- Location: Eastern Madagascar
- Nearest city: Moramanga, Alaotra-Mangoro
- Coordinates: 17°42′S 48°45′E﻿ / ﻿17.7°S 48.75°E^{[citation needed]}
- Area: 3,810 km^{2} (1,470 sq mi)
- Established: 2007
- Governing body: MINENVEF

= Ankeniheny-Zahamena Corridor =

Area of protected forest biome in Madagascar

The Ankeniheny-Zahamena Corridor (CAZ) is a large area of protected forest biome in eastern Madagascar. The CAZ encompasses some 3,810 km^{2}, making it one of the largest areas of rainforest remaining in the country. Over 2,000 species of plants have been recorded in the CAZ, nearly 1,700 of which are endemic to the region.

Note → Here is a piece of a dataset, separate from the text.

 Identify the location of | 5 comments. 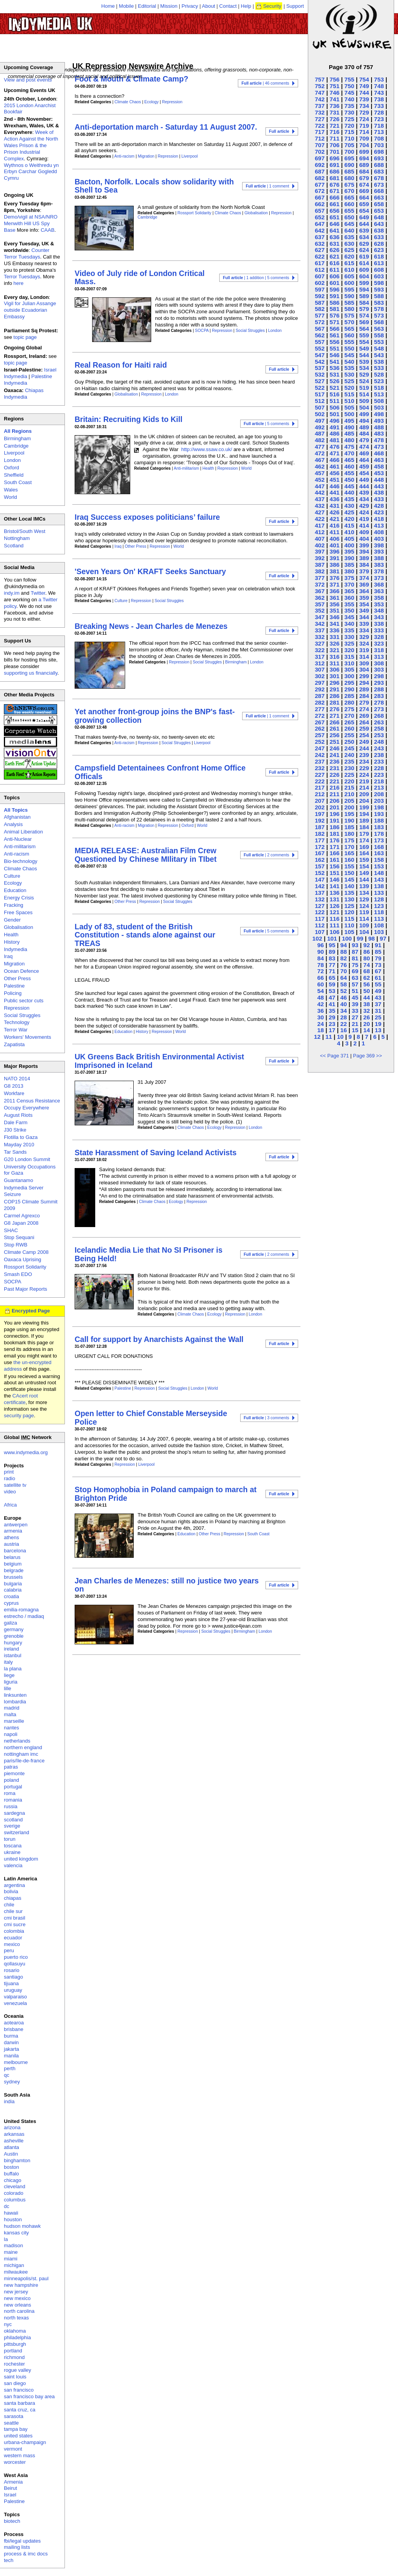
(266, 424).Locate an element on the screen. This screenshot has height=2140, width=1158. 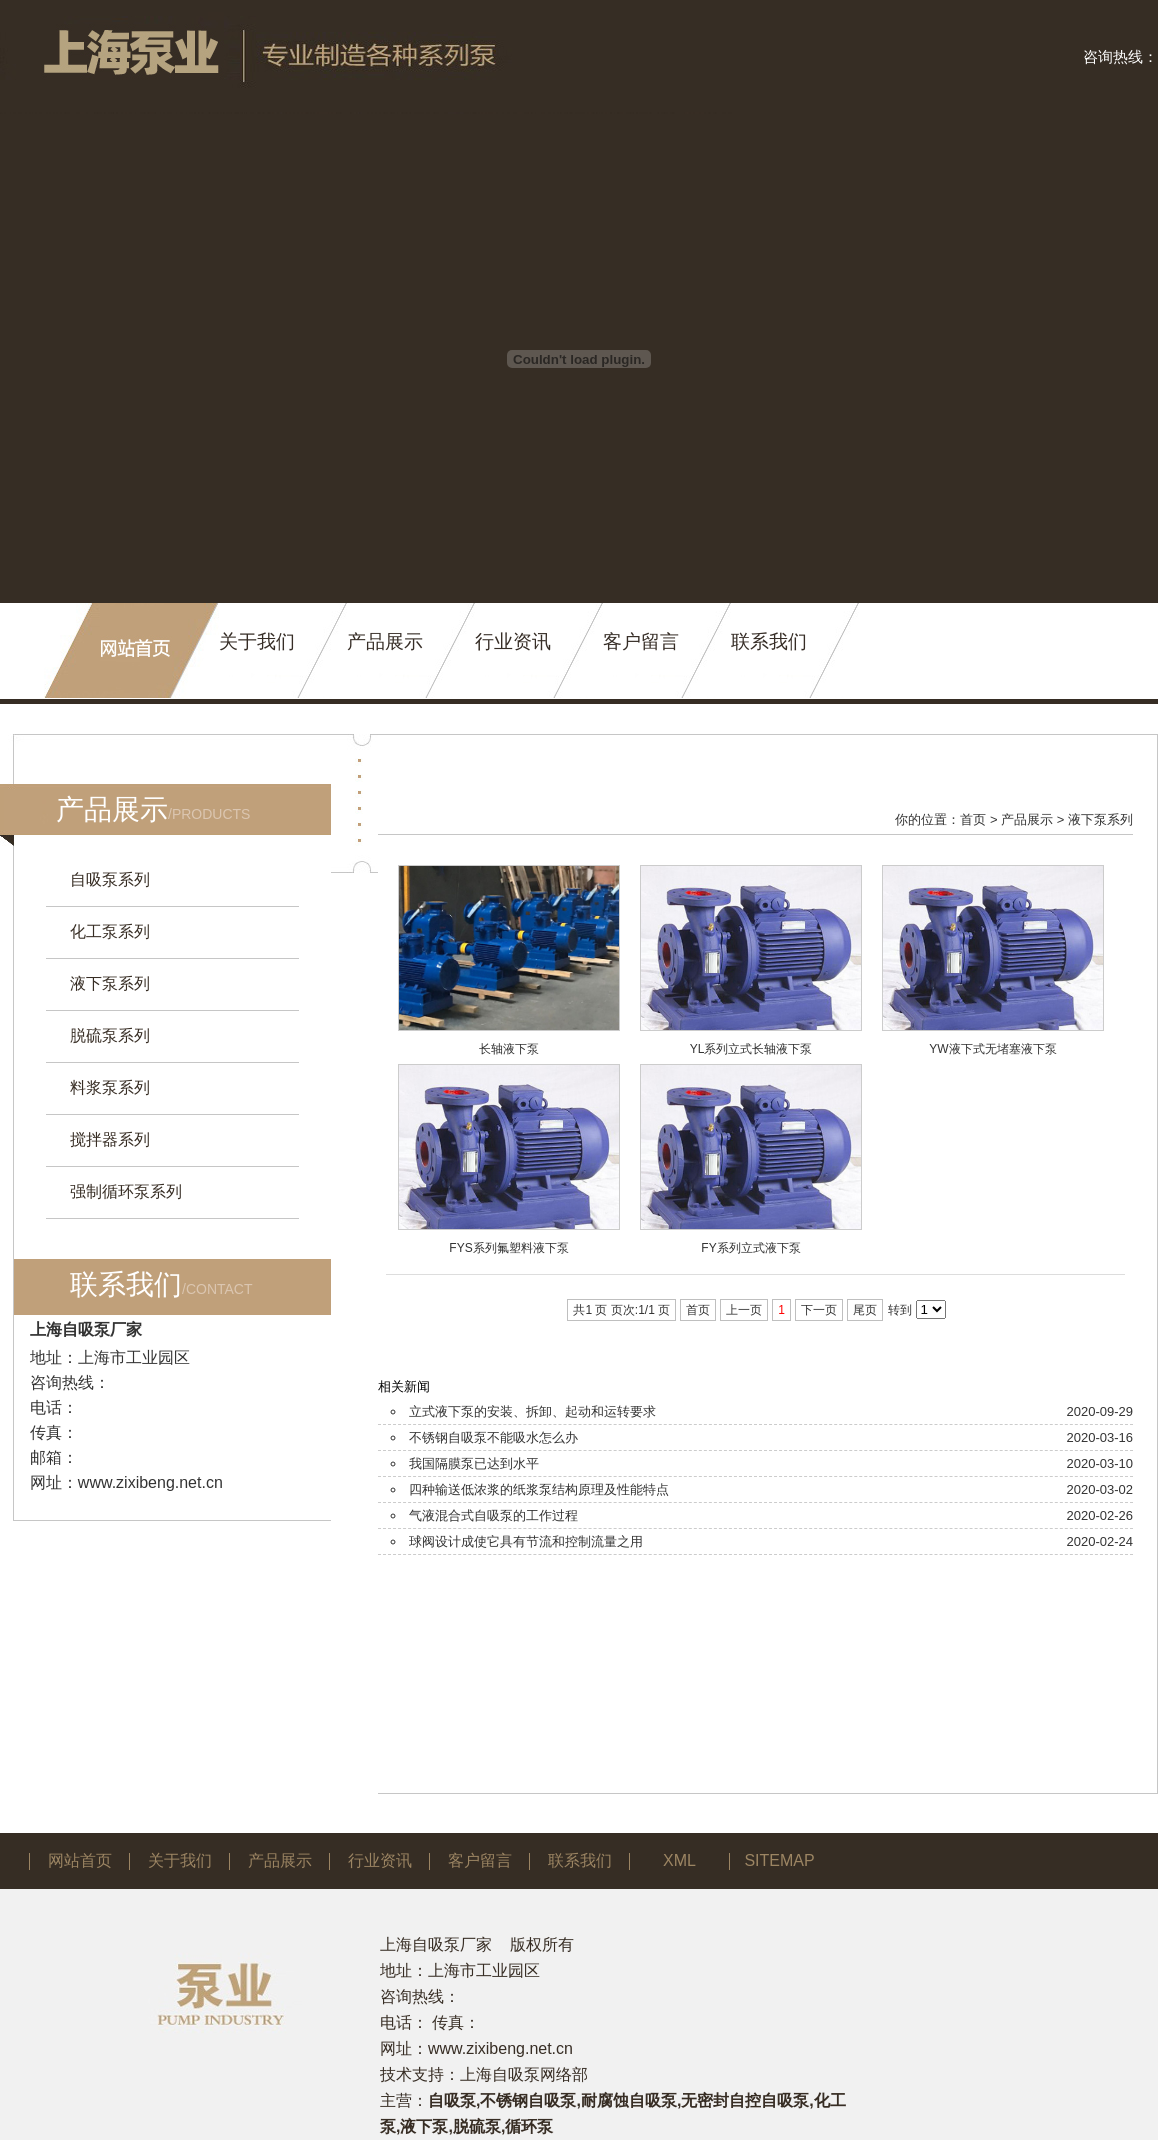
关于我们 is located at coordinates (257, 641).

This area is the main source of water in the eastern and western part of Madagascar.

It received the status of a natural resource reserve in 2015.

== Flora and fauna ==
The CAZ is an area of enormous biodiversity: fifteen species of lemur have been recorded in it, at least three of which (the indri, the black-and-white ruffed lemur, and the diademed sifaka) are known to be threatened.

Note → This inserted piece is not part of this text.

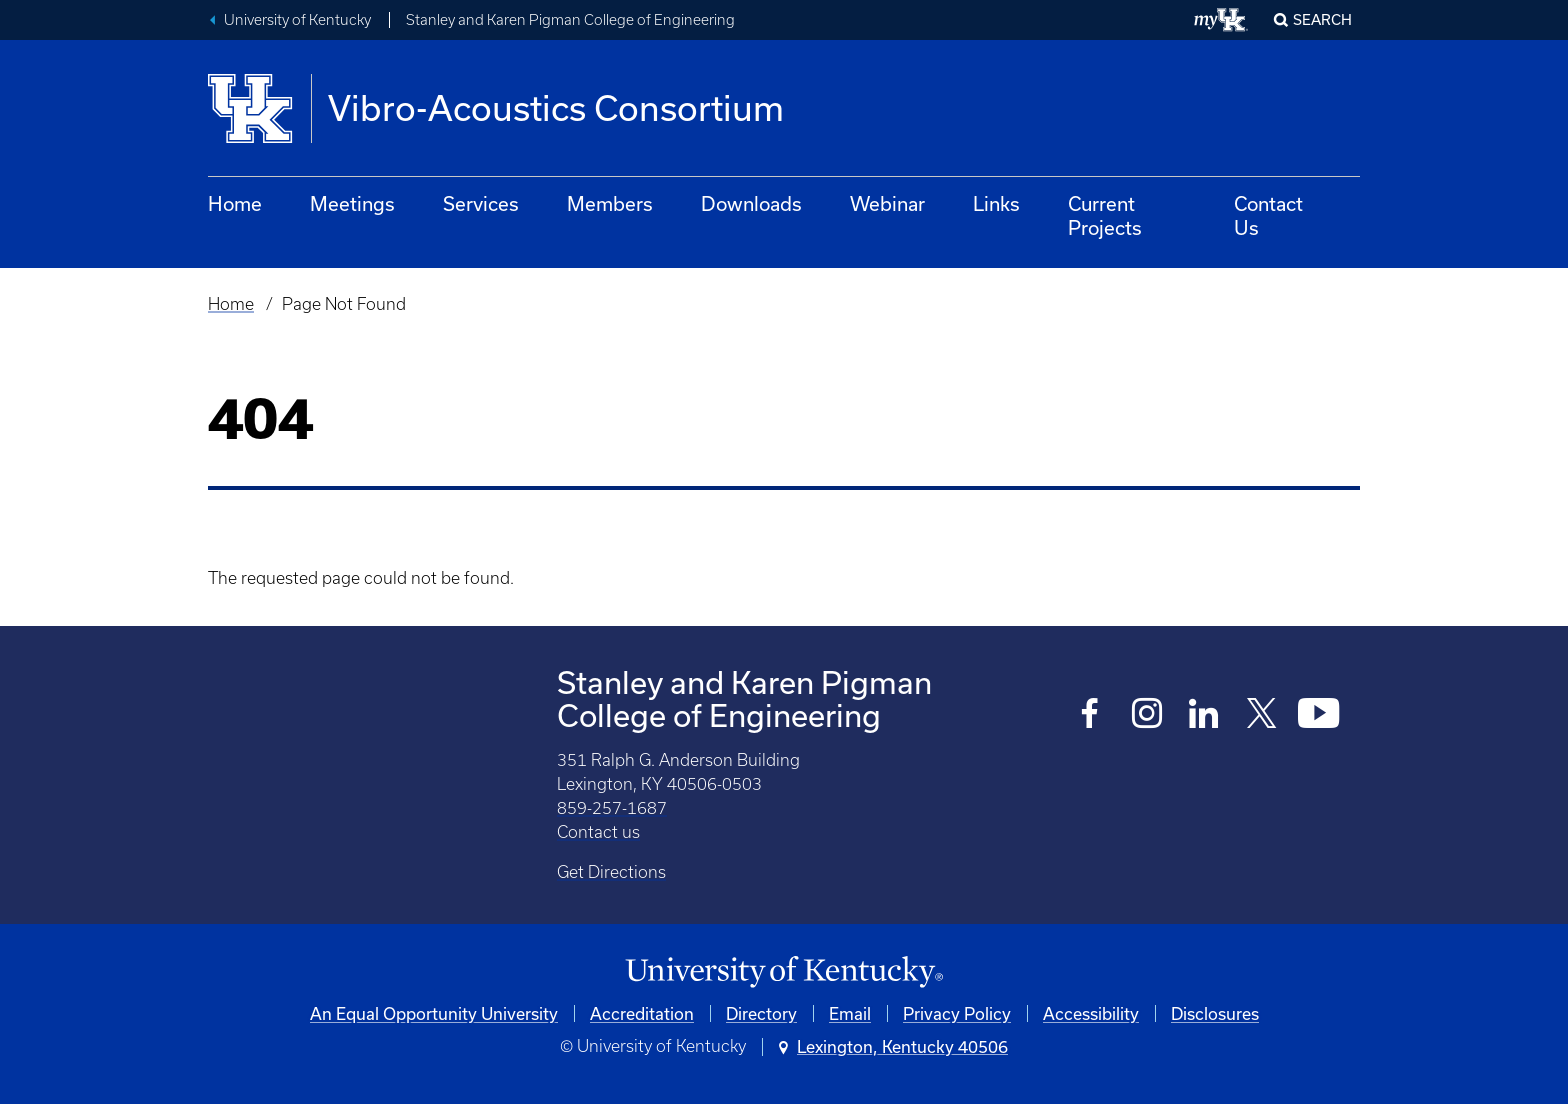 The image size is (1568, 1105). What do you see at coordinates (610, 203) in the screenshot?
I see `Members` at bounding box center [610, 203].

Some 30 other mammal species, 129 amphibian species, and 89 avian species have been recorded in the CAZ.

==Conservation==
Work in the Ankeniheny-Zahamena Corridor (CAZ) has included involvement by Conservation International Madagascar, including technical support to protected-area management and secretariat functions for a technical committee established for the protected area.